Path Image

Irregular islands of calcification are surrounded by plump sometimes radially oriented fibroblast type cells.

Here is a calcified area with surrounding plump fibroblastic cells. You can see why these fibroblasts are sometimes described as chondroblastic.

These epithelioid fibroblasts have round vesicular nuclei. Pleomorphism and mitotic activity are not features of CAF.

Here is more spindled area, consisting of a proliferation of fibroblasts.

Infiltration into adjacent fat and other surrounding tissue is common and the reason for frequent recurrence following local excision.

Foci of cartilagenous metaplasia can be seen here. Longstanding lesions can be overtly cartilaginous.

Multinucleated giant cells resembling osteoclasts can be present in some cases.

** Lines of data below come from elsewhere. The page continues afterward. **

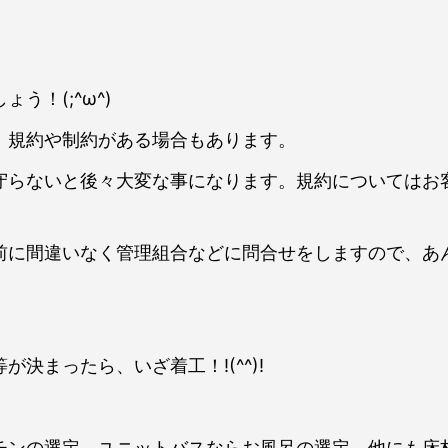
う！(;^ω^)
、規約や制約がある場合もあります。
守らないと後々大変な事になります。規約についてはお
前に間違いなく管理組合などに問合せをしますので、あ
決まったら、いざ着工！!(^^)!
チンの選定。ユニットバスならお風呂の選定。他にも床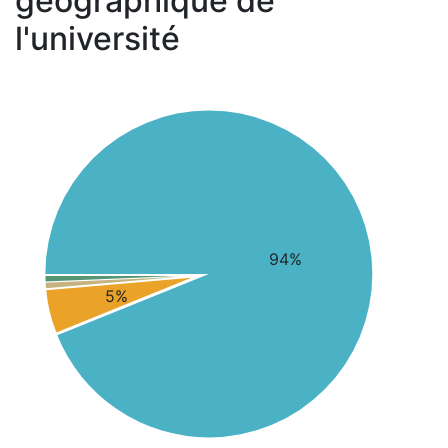
géographique de
l'université
94%
5%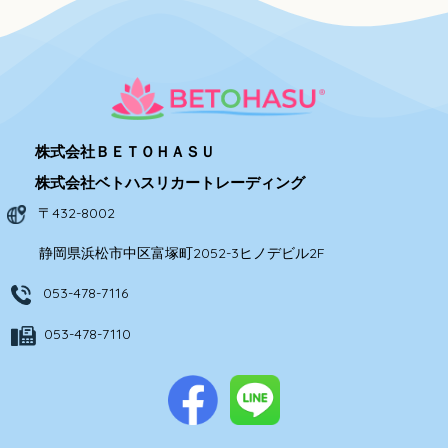
株式会社ＢＥＴＯＨＡＳＵ
株式会社ベトハスリカートレーディング
〒432-8002
静岡県浜松市中区富塚町2052-3ヒノデビル2F
053-478-7116
053-478-7110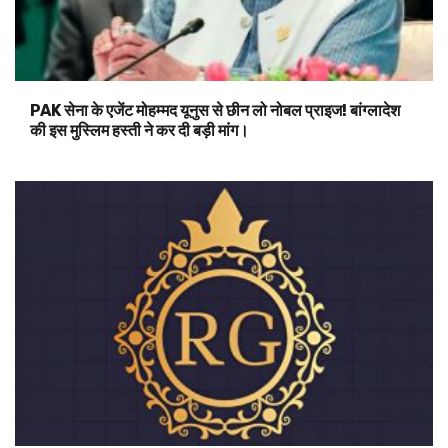
PAK सेना के एजेंट मोहम्मद यूनुस से छीन लो नोबल प्राइज! बांग्लादेश
की इस मुस्लिम हस्ती ने कर दी बड़ी मांग।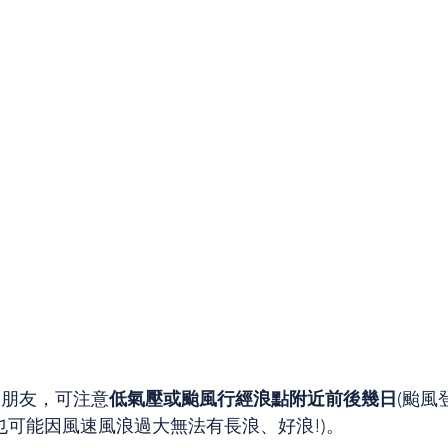
的朋友，可注意
低氣壓或颱風行經浪點附近前後幾日
(颱風
也可能因風速風浪過大無法有長浪、好浪!)。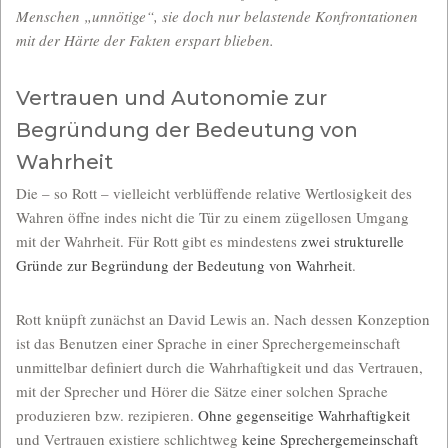
Menschen „unnötige“, sie doch nur belastende Konfrontationen
mit der Härte der Fakten erspart blieben.
Vertrauen und Autonomie zur
Begründung der Bedeutung von
Wahrheit
Die – so Rott – vielleicht verblüffende relative Wertlosigkeit des
Wahren öffne indes nicht die Tür zu einem zügellosen Umgang
mit der Wahrheit. Für Rott gibt es mindestens
zwei strukturelle
Gründe zur Begründung der Bedeutung von Wahrheit
.
Rott knüpft zunächst an David Lewis an. Nach dessen Konzeption
ist das Benutzen einer Sprache in einer Sprechergemeinschaft
unmittelbar definiert durch die Wahrhaftigkeit und das Vertrauen,
mit der Sprecher und Hörer die Sätze einer solchen Sprache
produzieren bzw. rezipieren.
Ohne gegenseitige Wahrhaftigkeit
und Vertrauen existiere schlichtweg
keine Sprechergemeinschaft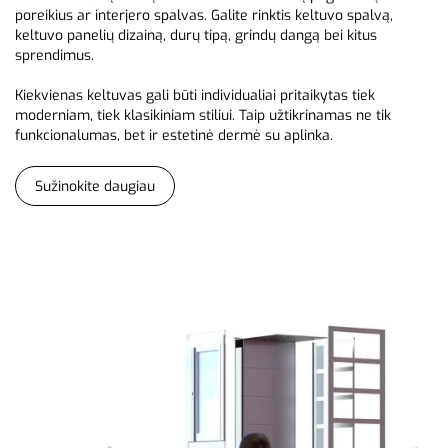
poreikius ar interjero spalvas. Galite rinktis keltuvo spalvą,
keltuvo panelių dizainą, durų tipą, grindų dangą bei kitus
sprendimus.
Kiekvienas keltuvas gali būti individualiai pritaikytas tiek
moderniam, tiek klasikiniam stiliui. Taip užtikrinamas ne tik
funkcionalumas, bet ir estetinė dermė su aplinka.
Sužinokite daugiau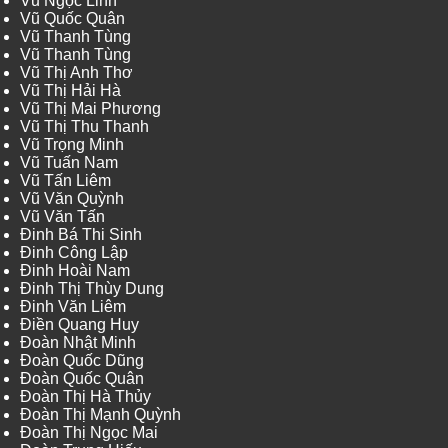
Vũ Ngọc Linh
Vũ Quốc Quân
Vũ Thanh Tùng
Vũ Thanh Tùng
Vũ Thị Anh Thơ
Vũ Thị Hải Hà
Vũ Thị Mai Phương
Vũ Thị Thu Thanh
Vũ Trọng Minh
Vũ Tuấn Nam
Vũ Tấn Liêm
Vũ Văn Quỳnh
Vũ Văn Tấn
Đinh Bá Thi Sinh
Đinh Công Lập
Đinh Hoài Nam
Đinh Thị Thùy Dung
Đinh Văn Liêm
Điền Quang Huy
Đoàn Nhật Minh
Đoàn Quốc Dũng
Đoàn Quốc Quân
Đoàn Thị Hà Thủy
Đoàn Thị Mạnh Quỳnh
Đoàn Thị Ngọc Mai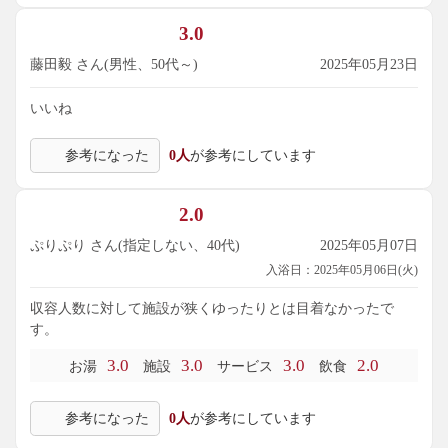
3.0
藤田毅 さん(男性、50代～)
2025年05月23日
いいね
参考になった
0人
が参考にしています
2.0
ぷりぷり さん(指定しない、40代)
2025年05月07日
入浴日：2025年05月06日(火)
収容人数に対して施設が狭くゆったりとは目着なかったで
す。
3.0
3.0
3.0
2.0
お湯
施設
サービス
飲食
参考になった
0人
が参考にしています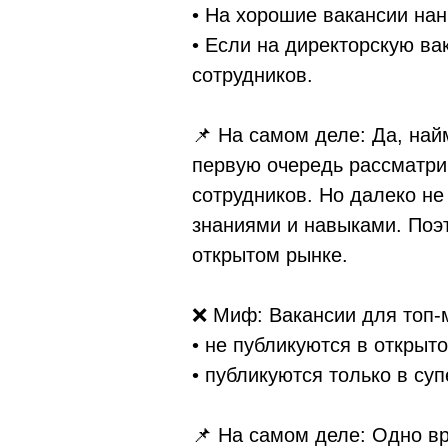
• На хорошие вакансии нан
• Если на директорскую ва
сотрудников.
📌 На самом деле: Да, най
первую очередь рассматри
сотрудников. Но далеко не
знаниями и навыками. Поэ
открытом рынке.
❌ Миф: Вакансии для топ-
• не публикуются в открыт
• публикуются только в суп
📌 На самом деле: Одно в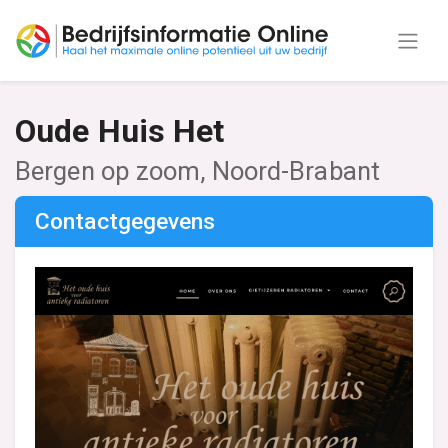
Oude Huis Het
Bergen op zoom, Noord-Brabant
Contactgegevens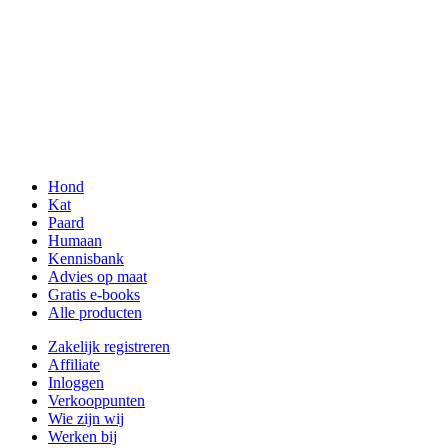
Hond
Kat
Paard
Humaan
Kennisbank
Advies op maat
Gratis e-books
Alle producten
Zakelijk registreren
Affiliate
Inloggen
Verkooppunten
Wie zijn wij
Werken bij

Calcifying aponeurotic fibroma (CAF) presents as a slow growing painless mass in the hands (especially palms) or feet. Most arise in children and adolescents (age 8-14) with a male predilection. In rare instances, these lesions may arise more proximally i.e. thigh or trunk.

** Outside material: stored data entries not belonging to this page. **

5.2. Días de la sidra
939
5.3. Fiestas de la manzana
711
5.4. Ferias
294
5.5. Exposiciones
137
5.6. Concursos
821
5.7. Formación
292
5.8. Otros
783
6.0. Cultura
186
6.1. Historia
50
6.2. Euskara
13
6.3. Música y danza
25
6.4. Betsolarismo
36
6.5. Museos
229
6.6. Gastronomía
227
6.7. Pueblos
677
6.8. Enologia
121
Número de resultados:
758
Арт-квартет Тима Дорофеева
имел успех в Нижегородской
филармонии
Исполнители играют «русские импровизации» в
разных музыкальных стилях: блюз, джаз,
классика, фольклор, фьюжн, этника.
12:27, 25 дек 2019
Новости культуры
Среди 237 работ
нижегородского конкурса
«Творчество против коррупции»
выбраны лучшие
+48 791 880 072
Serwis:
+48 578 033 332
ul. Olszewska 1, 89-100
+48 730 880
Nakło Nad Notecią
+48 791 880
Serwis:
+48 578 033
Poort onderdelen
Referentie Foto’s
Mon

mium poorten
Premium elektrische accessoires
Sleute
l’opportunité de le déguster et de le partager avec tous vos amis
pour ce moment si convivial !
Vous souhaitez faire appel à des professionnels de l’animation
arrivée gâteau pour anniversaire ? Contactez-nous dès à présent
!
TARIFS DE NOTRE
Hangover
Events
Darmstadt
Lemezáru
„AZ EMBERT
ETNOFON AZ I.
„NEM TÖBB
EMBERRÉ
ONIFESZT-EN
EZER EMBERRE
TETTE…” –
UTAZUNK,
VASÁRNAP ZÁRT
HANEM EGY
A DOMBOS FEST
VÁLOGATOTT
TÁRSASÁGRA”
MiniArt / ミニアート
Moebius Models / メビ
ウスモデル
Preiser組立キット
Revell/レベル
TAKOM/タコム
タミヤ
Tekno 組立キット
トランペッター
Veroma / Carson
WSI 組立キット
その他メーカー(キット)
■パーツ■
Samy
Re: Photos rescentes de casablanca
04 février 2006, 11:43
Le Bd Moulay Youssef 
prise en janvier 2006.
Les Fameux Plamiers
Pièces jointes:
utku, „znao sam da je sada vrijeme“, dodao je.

Radiographs reveal a mass usually with calcific stippling. Grossly, these masses are infiltrative and merge with the surrounding soft tissues and tendon. On cut section, gritty areas represent calcified areas.

Histologically, there is a proliferation of spindled fibroblasts. The unique feature of CAF is that areas of calcification and chondroid matrix are surrounding by radially oriented and/or palisading fibroblasts that exhibit a more epithelioid, plump areas. Occasionally, osteoclastic giants cells and ossification can be present. Pleomorphism and necrosis are not seen.

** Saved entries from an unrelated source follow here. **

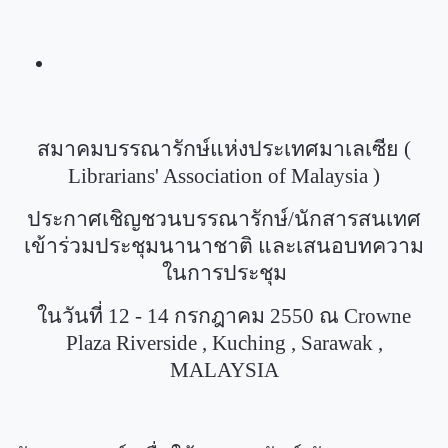
สมาคมบรรณารักษ์แห่งประเทศมาเลเซีย (
Librarians' Association of Malaysia )
ประกาศเชิญชวนบรรณารักษ์/นักสารสนเทศ
เข้าร่วมประชุมนานาชาติ และเสนอบทความ
ในการประชุม
ในวันที่
12 - 14
กรกฎาคม
2550
ณ
Crowne
Plaza Riverside , Kuching , Sarawak ,
MALAYSIA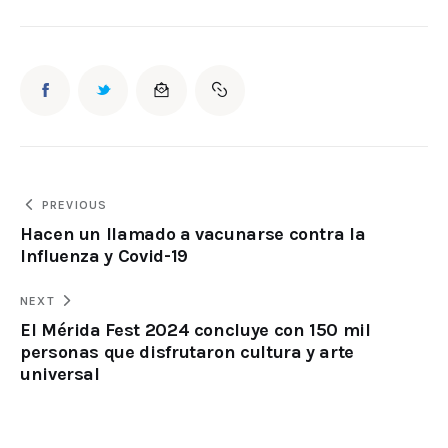
PREVIOUS
Hacen un llamado a vacunarse contra la
Influenza y Covid-19
NEXT
El Mérida Fest 2024 concluye con 150 mil
personas que disfrutaron cultura y arte
universal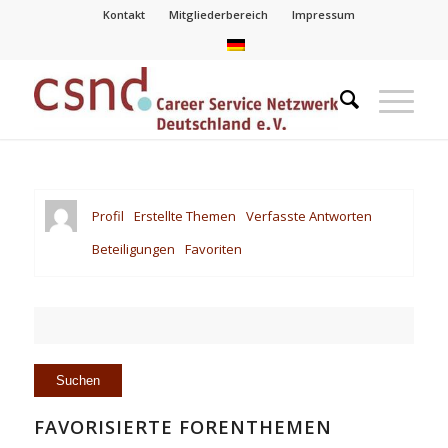
Kontakt
Mitgliederbereich
Impressum
Profil
Erstellte Themen
Verfasste Antworten
Beteiligungen
Favoriten
FAVORISIERTE FORENTHEMEN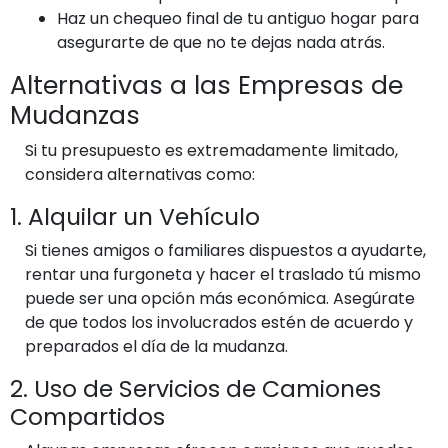
Haz un chequeo final de tu antiguo hogar para
asegurarte de que no te dejas nada atrás.
Alternativas a las Empresas de
Mudanzas
Si tu presupuesto es extremadamente limitado,
considera alternativas como:
1. Alquilar un Vehículo
Si tienes amigos o familiares dispuestos a ayudarte,
rentar una furgoneta y hacer el traslado tú mismo
puede ser una opción más económica. Asegúrate
de que todos los involucrados estén de acuerdo y
preparados el día de la mudanza.
2. Uso de Servicios de Camiones
Compartidos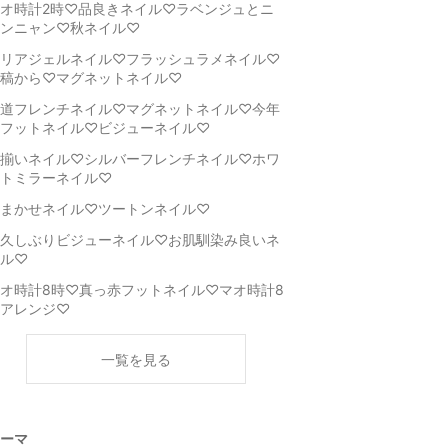
オ時計2時♡品良きネイル♡ラベンジュとニ
ンニャン♡秋ネイル♡
リアジェルネイル♡フラッシュラメネイル♡
稿から♡マグネットネイル♡
道フレンチネイル♡マグネットネイル♡今年
フットネイル♡ビジューネイル♡
揃いネイル♡シルバーフレンチネイル♡ホワ
トミラーネイル♡
まかせネイル♡ツートンネイル♡
久しぶりビジューネイル♡お肌馴染み良いネ
ル♡
オ時計8時♡真っ赤フットネイル♡マオ時計8
アレンジ♡
一覧を見る
ーマ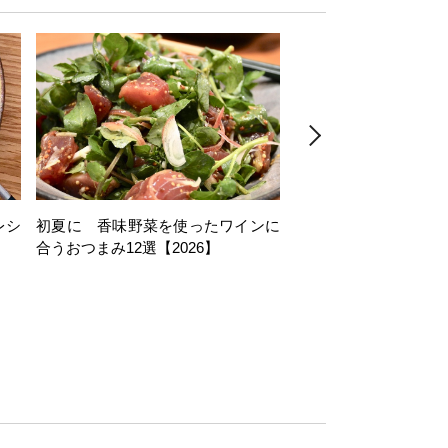
レシ
初夏に 香味野菜を使ったワインに
そら豆を使ったワイン
合うおつまみ12選【2026】
11選【2026】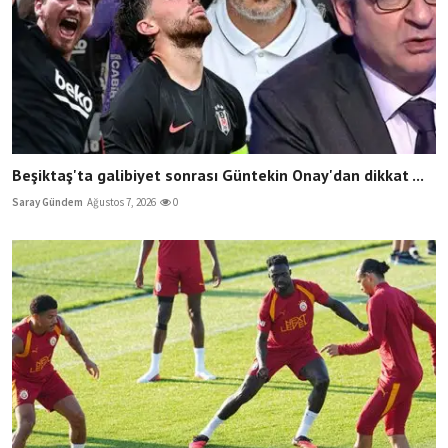
Beşiktaş'ta galibiyet sonrası Güntekin Onay'dan dikkat ...
Saray Gündem
Ağustos 7, 2026
0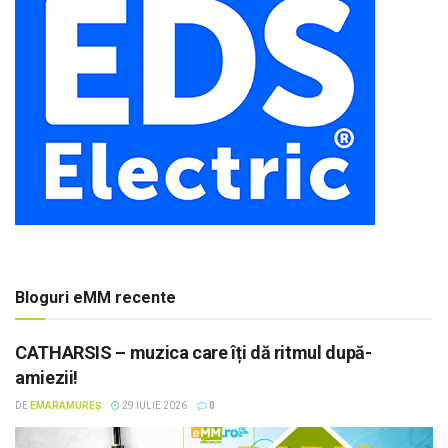
Bloguri eMM recente
CATHARSIS – muzica care îți dă ritmul după-
amiezii!
DE
EMARAMUREȘ
29 IULIE 2026
0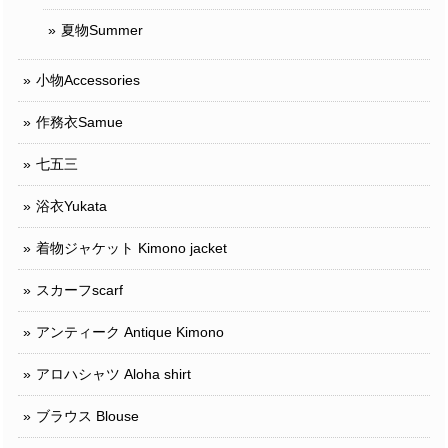
夏物Summer
小物Accessories
作務衣Samue
七五三
浴衣Yukata
着物ジャケット Kimono jacket
スカーフscarf
アンティーク Antique Kimono
アロハシャツ Aloha shirt
ブラウス Blouse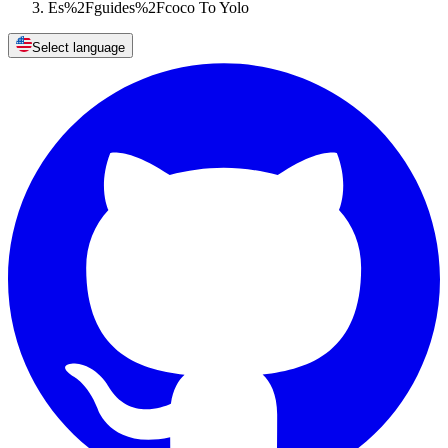
Es%2Fguides%2Fcoco To Yolo
Select language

Typically occurs in young children and adolescents with a male predilection. Presents as a soft tissue mass in the hand or wrist (Rosai, Fletcher). At excision, these masses are infiltrative and often attached to tendons.


Conservative excision is recommended. As CAF is often adherent to dense fibrous connective tissue (eg, tendon, fascia, or periosteum), it may not be possible to excise the tumor entirely, especially since most cases arise in the hand.


Recurrence is not infrequent due to its infiltrative margins. Exceptionally rare cases of malignant transformation into sarcoma has been documented (Folpe).


→Areas of calcifications surrounding by radially oriented, palisading plump almost chondroblastic fibroblasts are the key histologic features.

→Mostly occurs on the palms or wrists of young children or adolescents.


Fletcher CDM, ed. Diagnostic Histopathology of Tumors. 3rd Ed. Philadelphia, PA: Elsevier; 2007: 1549.

Folpe AL, Inwards CY. Bone and Soft Tissue Pathology: Foundations in Diagnostic Pathology Philadelphia, PA: Elsevier; 2010: 51-2.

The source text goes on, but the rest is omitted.